Implant manufacturer Nobel Biocare AB of Gothenburg, Sweden, was among the first to identify the evolution of the All-on-4 technique as a potential valid and cost-effective alternative to conventional implant techniques, and funded studies by Portuguese dentist Paulo Maló to determine the efficacy of this approach. During this time, this technique was also used by various other clinicians around the world.

The all-on-4 concept was consolidated even before its name was coined in 2003, by the works of Per Ingvar Brånemark and colleagues from the late 1960s with the installation of 4 (or 6) implants to support a fixed full-arch prosthesis in the maxilla or mandible, once again by Brånemark and colleagues from the early 1990s with their new protocol involving prefabricated components and surgical guides and immediate loading of the permanent full-arch fixed prosthesis installed on the same day, the so-called Brånemark Novum method, by the work of Krekmanov and colleagues from the early 1990s, with their idea of tilting posterior mandibular and maxillary implants for improved prosthesis support, and by the work of Mattsson and colleagues from the early 1990s with four to six implants in the maxilla having the most posterior implants on each side angulated.

Therefore, the All-on-4 technique is actually more about coining a new name than a new technique.

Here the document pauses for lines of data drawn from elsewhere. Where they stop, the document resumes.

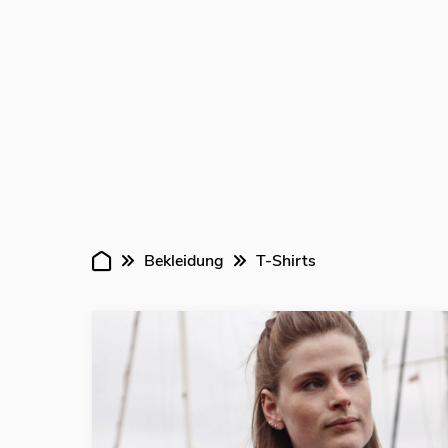
Bekleidung
T-Shirts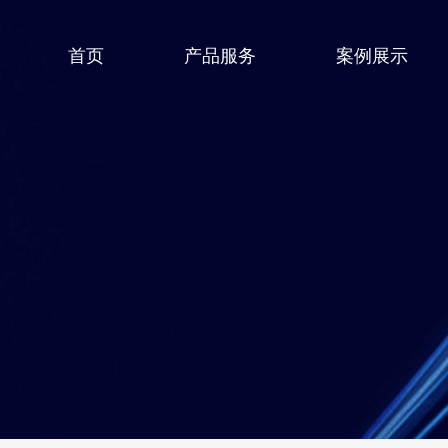
首页
产品服务
案例展示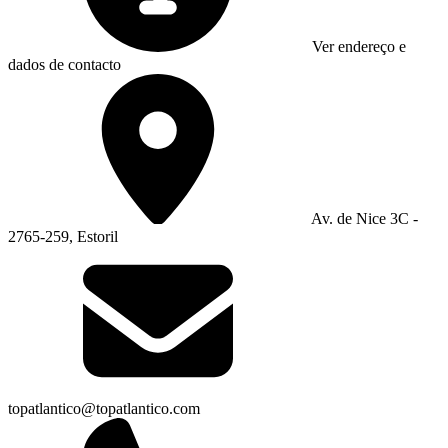
Ver endereço e
dados de contacto
Av. de Nice 3C -
2765-259, Estoril
topatlantico@topatlantico.com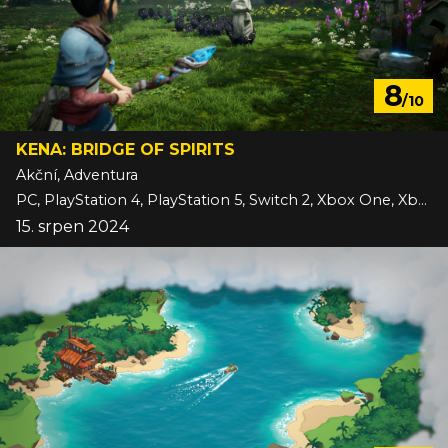
8
/10
KENA: BRIDGE OF SPIRITS
Akční, Adventura
PC, PlayStation 4, PlayStation 5, Switch 2, Xbox One, Xbox Series
15. srpen 2024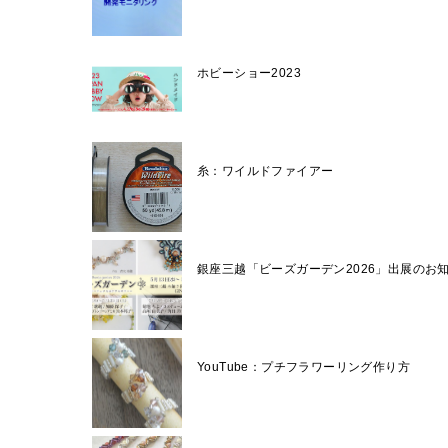
ホビーショー2023
糸：ワイルドファイアー
銀座三越「ビーズガーデン2026」出展のお
YouTube：プチフラワーリング作り方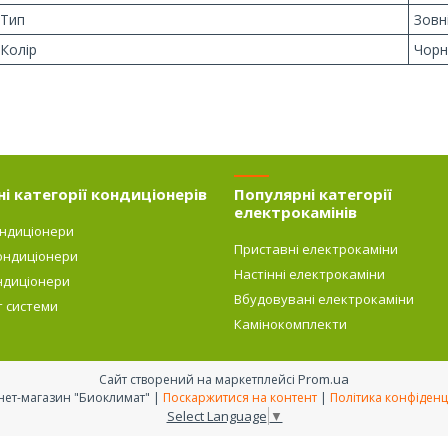
Тип
Зовн
Колір
Чорн
і категорії кондиціонерів
Популярні категорії
електрокамінів
ондиціонери
Приставні електрокаміни
ондиціонери
Настінні електрокаміни
ндиціонери
Вбудовувані електрокаміни
т системи
Камінокомплекти
Prom.ua
Сайт створений на маркетплейсі
Интернет-магазин "Биоклимат" |
Поскаржитися на контент
|
Політика конфіденц
Select Language
▼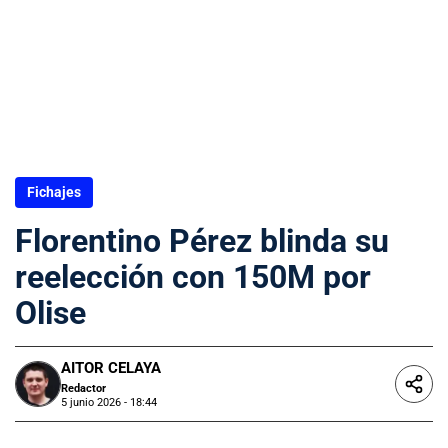
Fichajes
Florentino Pérez blinda su
reelección con 150M por
Olise
AITOR CELAYA
Redactor
5 junio 2026 - 18:44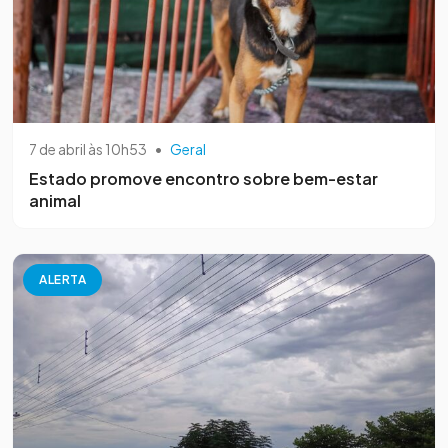
7 de abril às 10h53
•
Geral
Estado promove encontro sobre bem-estar
animal
ALERTA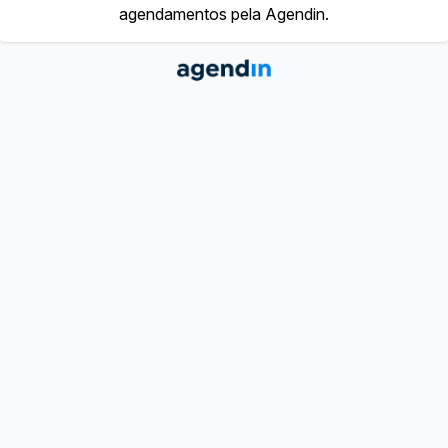
agendamentos pela Agendin.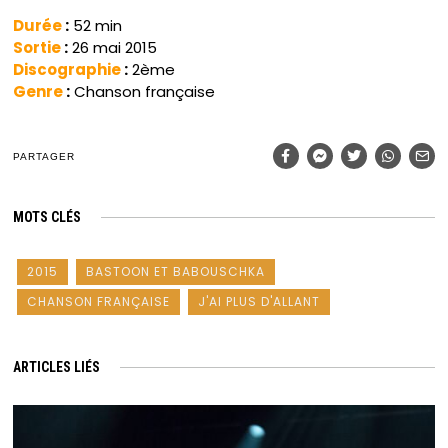
Durée
:
52 min
Sortie
:
26 mai 2015
Discographie
:
2ème
Genre
:
Chanson française
PARTAGER
MOTS CLÉS
2015
BASTOON ET BABOUSCHKA
CHANSON FRANÇAISE
J'AI PLUS D'ALLANT
ARTICLES LIÉS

The All-on-4 is not an invention, but rather a treatment technique that has evolved over time, and has the following features:
- four dental implants to support a full fixed bridge (documented since 1977)
- the use of angulated implants in the back to overcome bony deficiencies or anatomical structures (documented since 1990)
- immediate loading (documented since 1990)

The All-on-4 treatment concept is a prosthodontic procedure (i.e. replacement of missing teeth) that provides a permanent, screw-retained, same-day replacement for the entire upper and / or lower set of teeth with a bridge or denture. The procedure is best for patients with significant tooth loss or decay, and for people whose bone loss in the jaw area prevents them from getting conventionally oriented (vertical) dental implants. Often, tooth loss is accompanied by loss of the jaw bone, which poses the problem of reconstruction of the jaw bone requiring bone grafting. Whereas in cases of tooth loss alone, a white only bridge, known as fixed prosthetic 1 (FP1) is sufficient, cases of advanced bone loss require prosthetics that replace all of the missing structures and termed fixed prosthetic 3 (FP3). The All-on-4 technique takes advantage of the dense bone that remains in the front part of the jaws, and by placing the two posterior implants on an angle to avoid the sinus cavities in the upper jaw and the nerve canal in the lower jaw.

The cost of the All on 4 procedure varies based on the final prosthetic material. Acrylic resin teeth over titanium bar is substantially cheaper resulting in a total cost of around $30K per arch/jaw in the United States. Premium prosthetic materials like Zirconium can result in a total treatment cost between $36K to $40k per arch/jaw in the United States. The cost of all on 4 dental implants are similar in Europe and in the UK but with the rising popularity of dental tourism the average costs are significantly lower (50%-70%) in countries such as Thailand, Mexico and Turkey. For the implementation to be successful a careful analysis of the bone structure needs to be made. The most ideal way to evaluate the bone is by a cone beam computed tomography (CBCT) scan. The All-on-4 protocol is for at least four implants to be placed in a jaw. The back implants are typically angled approximately 30 to 45 degrees from the occlusion (biting plane). The implant is placed in front of the maxillary sinus in the upper jaw (maxilla), and in front of the menial nerve in the lower jaw (mandible). The head of the implant emerges in approximately the second premolar position. This will allow a molar tooth to be cantilevered posterior, resulting in a denture or bridge with approximately twelve teeth.